Il caso di Roma e del Lazio è tra i più interessanti. La regione ha fatto nel 1999 la sua legge urbanistica, recependo solo nei principi la distinzione tra disposizioni strutturali, linee generali di sviluppo della pianificazione territoriale comunale condivise e valide in un arco di tempo piuttosto ampio, e disposizioni programmatiche, che servono ad attuare quelle strutturali in un periodo di tempo specifico e legato al mandato politico.  La pianificazione comunale resta però sempre regolata da un piano urbanistico generale (PUCG) e da quelli operativi (PUOC), rendendo difficile l'applicazione delle differenti disposizioni di cui sopra. Il Comune di Roma ha approvato nel 2008 il nuovo PRG, smentendo già con il nome stesso la legislazione regionale vigente, dopo un lungo e travagliato percorso iniziato nel 1995 (compresi dopo il 2008 una serie di ricorsi che lo hanno bloccato per qualche tempo). Questo però non deve stupire, visto che le vicende urbanistiche di Roma hanno sempre avuto un grande rilievo e sono state spesso capaci di anticipare se non addirittura ispirare la legislazione nazionale in materia e il nuovo piano si inserisce perfettamente in questa tendenza "storica".

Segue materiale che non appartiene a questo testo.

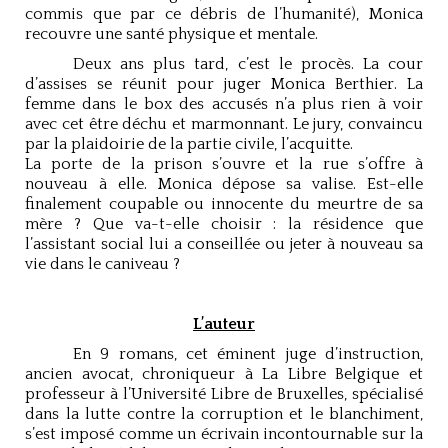
commis que par ce débris de l’humanité), Monica
recouvre une santé physique et mentale.
Deux ans plus tard, c’est le procès. La cour
d’assises se réunit pour juger Monica Berthier. La
femme dans le box des accusés n’a plus rien à voir
avec cet être déchu et marmonnant. Le jury, convaincu
par la plaidoirie de la partie civile, l’acquitte.
La porte de la prison s’ouvre et la rue s’offre à
nouveau à elle. Monica dépose sa valise. Est-elle
finalement coupable ou innocente du meurtre de sa
mère ? Que va-t-elle choisir : la résidence que
l’assistant social lui a conseillée ou jeter à nouveau sa
vie dans le caniveau ?
L’auteur
En 9 romans, cet éminent juge d’instruction,
ancien avocat, chroniqueur à La Libre Belgique et
professeur à l’Université Libre de Bruxelles, spécialisé
dans la lutte contre la corruption et le blanchiment,
s’est imposé comme un écrivain incontournable sur la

Nella pratica urbanistica degli ultimi anni si stanno sviluppando dei nuovi meccanismi, che rientrano nel concetto piuttosto ampio di perequazione urbanistica, intesa come suddivisione equa di oneri e risorse nella pianificazione. In questo modo si cerca di porre rimedio a due aspetti piuttosto critici della pianificazione urbanistica contemporanea: la scarsezza di fondi pubblici per espropriare terreni e realizzare opere pubbliche e le profonde diseguaglianze tra i proprietari delle aree a seguito della zonizzazione del territorio, che contribuiscono in maniera determinante all'immobilismo e alla disorganizzazione delle nostre città. Come accade troppo spesso nel nostro Paese, c'è una grande distanza tra la normativa e la realtà, oltre che tra i diversi livelli amministrativi e non esiste ad oggi nessuna legge nazionale che detti principi sulla perequazione e sulle sue diverse applicazioni nella pianificazione urbanistica, nonostante siano previste in alcune leggi regionali (non quella del Lazio) e in vari piani regolatori (tra cui Roma) e facciano quindi parte ormai a tutti gli effetti della disciplina urbanistica.

Sarà possibile fare una nuova legge urbanistica nazionale che tenga conto di questi aspetti, senza stravolgere tutte le normative regionali e locali vigenti?